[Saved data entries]
===============

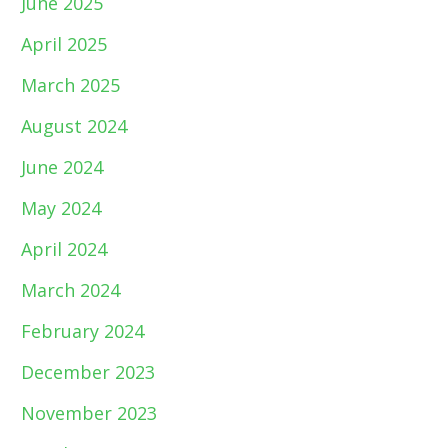
June 2025
April 2025
March 2025
August 2024
June 2024
May 2024
April 2024
March 2024
February 2024
December 2023
November 2023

===============

Please copy the data shown above word for word, omitting the pictures.

June 2025
April 2025
March 2025
August 2024
June 2024
May 2024
April 2024
March 2024
February 2024
December 2023
November 2023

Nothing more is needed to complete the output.